## [DIRECTIONS]
Write out exactly the lines of the entries below from the one holding "289 (75, 1328)" to the one holding "450 (226, 1494)", inclusive, and leave out all other lines.

━━━━━ RECORDS FOR THIS EXERCISE ━━━━━

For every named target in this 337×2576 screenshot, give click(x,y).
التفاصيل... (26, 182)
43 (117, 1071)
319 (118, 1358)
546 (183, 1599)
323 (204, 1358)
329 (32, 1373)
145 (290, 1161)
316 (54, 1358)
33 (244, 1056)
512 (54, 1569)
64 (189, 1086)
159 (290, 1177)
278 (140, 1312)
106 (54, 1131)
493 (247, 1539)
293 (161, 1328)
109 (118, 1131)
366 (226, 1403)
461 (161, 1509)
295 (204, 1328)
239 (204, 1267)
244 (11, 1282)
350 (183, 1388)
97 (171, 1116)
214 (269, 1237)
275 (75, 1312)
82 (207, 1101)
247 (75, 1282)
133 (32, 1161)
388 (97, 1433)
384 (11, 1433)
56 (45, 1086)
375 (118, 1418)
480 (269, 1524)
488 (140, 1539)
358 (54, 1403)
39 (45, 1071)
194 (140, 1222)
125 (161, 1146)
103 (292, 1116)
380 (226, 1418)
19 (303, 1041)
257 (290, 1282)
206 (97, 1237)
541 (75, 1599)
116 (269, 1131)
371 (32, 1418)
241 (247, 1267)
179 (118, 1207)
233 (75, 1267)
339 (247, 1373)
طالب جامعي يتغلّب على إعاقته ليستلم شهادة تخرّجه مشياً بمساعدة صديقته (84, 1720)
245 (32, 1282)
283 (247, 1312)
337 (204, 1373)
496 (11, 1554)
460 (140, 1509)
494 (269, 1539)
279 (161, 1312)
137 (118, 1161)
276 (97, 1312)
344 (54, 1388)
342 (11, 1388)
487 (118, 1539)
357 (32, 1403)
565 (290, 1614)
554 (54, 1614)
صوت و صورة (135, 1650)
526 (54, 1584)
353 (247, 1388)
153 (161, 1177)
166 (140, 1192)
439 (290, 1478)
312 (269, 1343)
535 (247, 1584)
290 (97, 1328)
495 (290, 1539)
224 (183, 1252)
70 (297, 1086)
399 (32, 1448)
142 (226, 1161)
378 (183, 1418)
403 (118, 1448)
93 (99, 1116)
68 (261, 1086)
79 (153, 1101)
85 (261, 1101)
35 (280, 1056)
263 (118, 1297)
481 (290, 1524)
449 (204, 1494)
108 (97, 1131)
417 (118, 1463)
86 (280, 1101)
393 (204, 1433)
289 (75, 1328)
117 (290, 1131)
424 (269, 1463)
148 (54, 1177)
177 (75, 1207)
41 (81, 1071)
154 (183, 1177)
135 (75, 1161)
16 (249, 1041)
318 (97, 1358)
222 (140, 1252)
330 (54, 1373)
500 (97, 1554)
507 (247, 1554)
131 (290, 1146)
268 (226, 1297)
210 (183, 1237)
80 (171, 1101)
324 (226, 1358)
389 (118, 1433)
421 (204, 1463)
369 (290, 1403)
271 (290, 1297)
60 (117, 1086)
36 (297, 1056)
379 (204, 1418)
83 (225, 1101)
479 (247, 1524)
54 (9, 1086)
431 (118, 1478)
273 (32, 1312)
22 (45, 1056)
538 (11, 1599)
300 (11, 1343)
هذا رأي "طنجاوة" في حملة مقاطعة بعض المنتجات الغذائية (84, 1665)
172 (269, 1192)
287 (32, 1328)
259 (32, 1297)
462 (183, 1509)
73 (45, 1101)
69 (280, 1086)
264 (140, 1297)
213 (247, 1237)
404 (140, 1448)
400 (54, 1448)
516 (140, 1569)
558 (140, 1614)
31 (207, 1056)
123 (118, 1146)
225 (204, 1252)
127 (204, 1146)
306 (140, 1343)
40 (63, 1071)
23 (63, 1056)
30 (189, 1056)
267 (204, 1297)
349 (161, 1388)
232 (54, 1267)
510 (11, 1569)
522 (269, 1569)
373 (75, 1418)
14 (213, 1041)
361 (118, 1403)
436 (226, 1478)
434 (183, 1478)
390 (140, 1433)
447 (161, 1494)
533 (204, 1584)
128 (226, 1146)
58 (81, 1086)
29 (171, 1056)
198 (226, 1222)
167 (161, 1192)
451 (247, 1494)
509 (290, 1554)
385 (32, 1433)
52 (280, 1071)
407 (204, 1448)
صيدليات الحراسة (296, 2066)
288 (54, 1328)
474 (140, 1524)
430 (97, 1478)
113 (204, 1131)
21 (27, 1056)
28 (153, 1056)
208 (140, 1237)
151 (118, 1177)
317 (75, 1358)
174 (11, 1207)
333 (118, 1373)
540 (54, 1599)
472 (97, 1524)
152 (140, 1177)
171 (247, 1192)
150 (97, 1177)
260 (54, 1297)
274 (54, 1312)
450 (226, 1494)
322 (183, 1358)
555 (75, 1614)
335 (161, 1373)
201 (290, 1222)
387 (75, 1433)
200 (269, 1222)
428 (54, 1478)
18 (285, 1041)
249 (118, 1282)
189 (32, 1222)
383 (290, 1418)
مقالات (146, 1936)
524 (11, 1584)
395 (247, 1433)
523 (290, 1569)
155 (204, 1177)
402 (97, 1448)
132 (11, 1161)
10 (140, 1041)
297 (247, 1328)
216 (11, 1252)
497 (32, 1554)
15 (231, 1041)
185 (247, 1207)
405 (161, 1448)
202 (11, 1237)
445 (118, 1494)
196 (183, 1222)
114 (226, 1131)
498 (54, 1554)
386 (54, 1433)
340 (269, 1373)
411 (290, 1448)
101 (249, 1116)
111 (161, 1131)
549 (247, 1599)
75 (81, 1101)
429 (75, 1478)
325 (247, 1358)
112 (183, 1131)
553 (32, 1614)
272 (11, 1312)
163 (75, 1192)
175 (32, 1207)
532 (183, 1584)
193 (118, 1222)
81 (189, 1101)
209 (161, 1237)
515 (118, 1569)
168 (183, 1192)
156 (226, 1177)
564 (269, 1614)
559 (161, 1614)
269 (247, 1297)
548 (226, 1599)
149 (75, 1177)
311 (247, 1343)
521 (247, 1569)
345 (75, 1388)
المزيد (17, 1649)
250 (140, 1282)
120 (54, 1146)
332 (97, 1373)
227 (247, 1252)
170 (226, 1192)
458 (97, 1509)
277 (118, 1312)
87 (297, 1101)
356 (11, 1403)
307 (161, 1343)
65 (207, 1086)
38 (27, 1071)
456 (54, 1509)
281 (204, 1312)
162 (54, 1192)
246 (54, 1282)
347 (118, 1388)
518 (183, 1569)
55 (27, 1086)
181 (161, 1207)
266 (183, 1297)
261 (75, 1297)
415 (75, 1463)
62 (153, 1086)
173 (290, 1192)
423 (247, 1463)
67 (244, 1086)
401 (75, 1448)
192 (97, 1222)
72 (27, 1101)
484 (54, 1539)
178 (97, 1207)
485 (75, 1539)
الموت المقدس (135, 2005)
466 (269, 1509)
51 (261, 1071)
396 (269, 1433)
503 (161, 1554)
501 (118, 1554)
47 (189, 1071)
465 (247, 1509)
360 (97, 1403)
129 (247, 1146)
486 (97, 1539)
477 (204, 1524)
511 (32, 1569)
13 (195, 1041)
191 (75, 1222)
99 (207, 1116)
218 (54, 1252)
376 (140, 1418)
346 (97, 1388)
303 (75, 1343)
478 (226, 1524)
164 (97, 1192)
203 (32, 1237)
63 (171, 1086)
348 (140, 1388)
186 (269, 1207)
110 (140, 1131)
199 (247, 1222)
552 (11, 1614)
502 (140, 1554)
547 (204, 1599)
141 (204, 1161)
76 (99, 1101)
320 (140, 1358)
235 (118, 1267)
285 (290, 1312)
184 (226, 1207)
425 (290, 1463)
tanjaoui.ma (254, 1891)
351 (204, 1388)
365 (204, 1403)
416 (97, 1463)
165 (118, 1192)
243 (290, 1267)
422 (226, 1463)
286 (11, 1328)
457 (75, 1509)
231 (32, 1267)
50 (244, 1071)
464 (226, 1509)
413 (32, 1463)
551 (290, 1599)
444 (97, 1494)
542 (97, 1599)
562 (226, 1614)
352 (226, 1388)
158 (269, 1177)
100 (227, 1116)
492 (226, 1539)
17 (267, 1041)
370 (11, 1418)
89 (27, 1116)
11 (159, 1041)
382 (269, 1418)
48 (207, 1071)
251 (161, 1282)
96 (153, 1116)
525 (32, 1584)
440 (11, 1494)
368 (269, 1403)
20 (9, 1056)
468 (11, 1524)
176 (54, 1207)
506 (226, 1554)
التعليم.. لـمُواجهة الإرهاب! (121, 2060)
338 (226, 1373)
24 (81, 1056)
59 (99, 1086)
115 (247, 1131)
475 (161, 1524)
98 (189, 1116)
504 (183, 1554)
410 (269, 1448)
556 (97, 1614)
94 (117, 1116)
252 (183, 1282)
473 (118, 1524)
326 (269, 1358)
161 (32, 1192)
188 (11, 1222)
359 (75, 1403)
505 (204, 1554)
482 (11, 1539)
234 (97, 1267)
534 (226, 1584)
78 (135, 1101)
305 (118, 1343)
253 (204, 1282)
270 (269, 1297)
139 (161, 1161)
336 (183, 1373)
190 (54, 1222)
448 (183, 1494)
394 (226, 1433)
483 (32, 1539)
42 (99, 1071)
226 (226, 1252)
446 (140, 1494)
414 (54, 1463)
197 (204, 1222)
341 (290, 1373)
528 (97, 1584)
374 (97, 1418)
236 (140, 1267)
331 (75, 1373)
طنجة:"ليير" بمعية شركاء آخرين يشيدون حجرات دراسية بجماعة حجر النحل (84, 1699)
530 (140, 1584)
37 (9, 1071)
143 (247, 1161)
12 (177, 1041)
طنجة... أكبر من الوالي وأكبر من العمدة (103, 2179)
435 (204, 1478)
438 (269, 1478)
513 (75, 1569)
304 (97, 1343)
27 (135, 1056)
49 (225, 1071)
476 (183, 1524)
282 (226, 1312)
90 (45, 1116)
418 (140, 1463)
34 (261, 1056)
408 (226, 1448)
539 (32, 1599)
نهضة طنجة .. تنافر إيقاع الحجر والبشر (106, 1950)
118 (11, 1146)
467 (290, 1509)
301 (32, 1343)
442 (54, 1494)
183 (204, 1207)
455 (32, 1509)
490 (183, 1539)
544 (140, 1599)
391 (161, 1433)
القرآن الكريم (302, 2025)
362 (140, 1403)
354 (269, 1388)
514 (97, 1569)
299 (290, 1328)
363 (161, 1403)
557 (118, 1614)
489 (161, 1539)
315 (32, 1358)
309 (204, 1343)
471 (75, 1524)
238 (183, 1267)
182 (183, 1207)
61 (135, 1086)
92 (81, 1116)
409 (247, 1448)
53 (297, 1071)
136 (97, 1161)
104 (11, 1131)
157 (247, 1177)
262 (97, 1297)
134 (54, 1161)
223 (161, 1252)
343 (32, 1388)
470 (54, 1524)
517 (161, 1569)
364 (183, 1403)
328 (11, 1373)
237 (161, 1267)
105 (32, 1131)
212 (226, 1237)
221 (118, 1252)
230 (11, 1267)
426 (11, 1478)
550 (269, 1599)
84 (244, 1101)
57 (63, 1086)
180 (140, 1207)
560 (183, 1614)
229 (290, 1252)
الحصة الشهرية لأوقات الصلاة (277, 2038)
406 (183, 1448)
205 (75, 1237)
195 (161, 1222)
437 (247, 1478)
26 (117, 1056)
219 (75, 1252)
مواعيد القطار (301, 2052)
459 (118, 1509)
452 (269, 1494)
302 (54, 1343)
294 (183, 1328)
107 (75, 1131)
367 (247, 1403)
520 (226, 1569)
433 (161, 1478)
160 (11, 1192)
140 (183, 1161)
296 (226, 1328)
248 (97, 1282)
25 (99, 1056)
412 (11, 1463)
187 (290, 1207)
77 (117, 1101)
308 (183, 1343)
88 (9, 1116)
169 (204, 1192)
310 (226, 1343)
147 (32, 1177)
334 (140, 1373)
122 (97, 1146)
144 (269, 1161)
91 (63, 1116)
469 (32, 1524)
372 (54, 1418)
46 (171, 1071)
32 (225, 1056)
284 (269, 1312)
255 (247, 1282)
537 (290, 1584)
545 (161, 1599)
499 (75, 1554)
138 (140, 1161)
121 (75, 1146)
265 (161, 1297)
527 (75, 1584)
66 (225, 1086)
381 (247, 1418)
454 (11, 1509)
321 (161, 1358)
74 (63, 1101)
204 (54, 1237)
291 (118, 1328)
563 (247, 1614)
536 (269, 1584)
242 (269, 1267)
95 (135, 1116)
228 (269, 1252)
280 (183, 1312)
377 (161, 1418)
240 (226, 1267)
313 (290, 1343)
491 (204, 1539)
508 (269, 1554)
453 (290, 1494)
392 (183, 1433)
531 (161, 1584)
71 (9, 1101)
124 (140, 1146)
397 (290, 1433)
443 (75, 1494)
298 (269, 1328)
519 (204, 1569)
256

━━━━━

## [OUTPUT FOR THIS EXERCISE]
289 (75, 1328)
117 (290, 1131)
424 (269, 1463)
148 (54, 1177)
177 (75, 1207)
41 (81, 1071)
154 (183, 1177)
135 (75, 1161)
16 (249, 1041)
318 (97, 1358)
222 (140, 1252)
330 (54, 1373)
500 (97, 1554)
507 (247, 1554)
131 (290, 1146)
268 (226, 1297)
210 (183, 1237)
80 (171, 1101)
324 (226, 1358)
389 (118, 1433)
421 (204, 1463)
369 (290, 1403)
271 (290, 1297)
60 (117, 1086)
36 (297, 1056)
379 (204, 1418)
83 (225, 1101)
479 (247, 1524)
54 (9, 1086)
431 (118, 1478)
273 (32, 1312)
22 (45, 1056)
538 (11, 1599)
300 (11, 1343)
هذا رأي "طنجاوة" في حملة مقاطعة بعض المنتجات الغذائية (84, 1665)
172 (269, 1192)
287 (32, 1328)
259 (32, 1297)
462 (183, 1509)
73 (45, 1101)
69 (280, 1086)
264 (140, 1297)
213 (247, 1237)
404 (140, 1448)
400 (54, 1448)
516 (140, 1569)
558 (140, 1614)
31 (207, 1056)
123 (118, 1146)
225 (204, 1252)
127 (204, 1146)
306 (140, 1343)
40 (63, 1071)
23 (63, 1056)
30 (189, 1056)
267 (204, 1297)
349 (161, 1388)
232 (54, 1267)
510 (11, 1569)
522 (269, 1569)
373 (75, 1418)
14 (213, 1041)
361 (118, 1403)
436 (226, 1478)
434 (183, 1478)
390 (140, 1433)
447 (161, 1494)
533 (204, 1584)
128 (226, 1146)
58 (81, 1086)
29 (171, 1056)
198 (226, 1222)
167 (161, 1192)
451 (247, 1494)
509 (290, 1554)
385 (32, 1433)
52 (280, 1071)
407 (204, 1448)
صيدليات الحراسة (296, 2066)
288 (54, 1328)
474 (140, 1524)
430 (97, 1478)
113 (204, 1131)
21 (27, 1056)
28 (153, 1056)
208 (140, 1237)
151 (118, 1177)
317 (75, 1358)
174 (11, 1207)
333 (118, 1373)
540 (54, 1599)
472 (97, 1524)
152 (140, 1177)
171 (247, 1192)
150 (97, 1177)
260 (54, 1297)
274 (54, 1312)
450 (226, 1494)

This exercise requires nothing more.